• **INPUT**:
%%
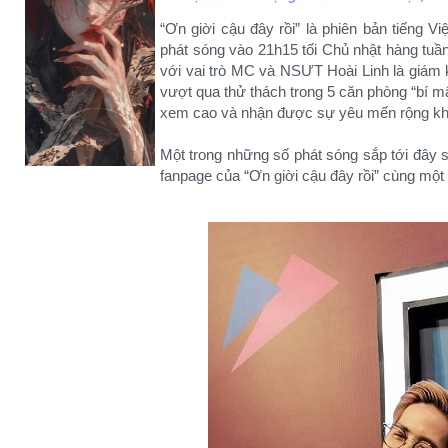
“Ơn giời cậu đây rồi” là phiên bản tiếng V
phát sóng vào 21h15 tối Chủ nhật hàng tu
với vai trò MC và NSƯT Hoài Linh là giám 
vượt qua thử thách trong 5 căn phòng “bí mậ
xem cao và nhận được sự yêu mến rộng kh
Một trong những số phát sóng sắp tới đây
fanpage của “Ơn giời cậu đây rồi” cùng một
%%
• **TASK STATEMENT**:
Reprint the whole listing above exactly, taking out the pictures.

• **ANSWER FOR THIS EXERCISE**:
“Ơn giời cậu đây rồi” là phiên bản tiếng V
phát sóng vào 21h15 tối Chủ nhật hàng tu
với vai trò MC và NSƯT Hoài Linh là giám 
vượt qua thử thách trong 5 căn phòng “bí mậ
xem cao và nhận được sự yêu mến rộng kh
Một trong những số phát sóng sắp tới đây
fanpage của “Ơn giời cậu đây rồi” cùng một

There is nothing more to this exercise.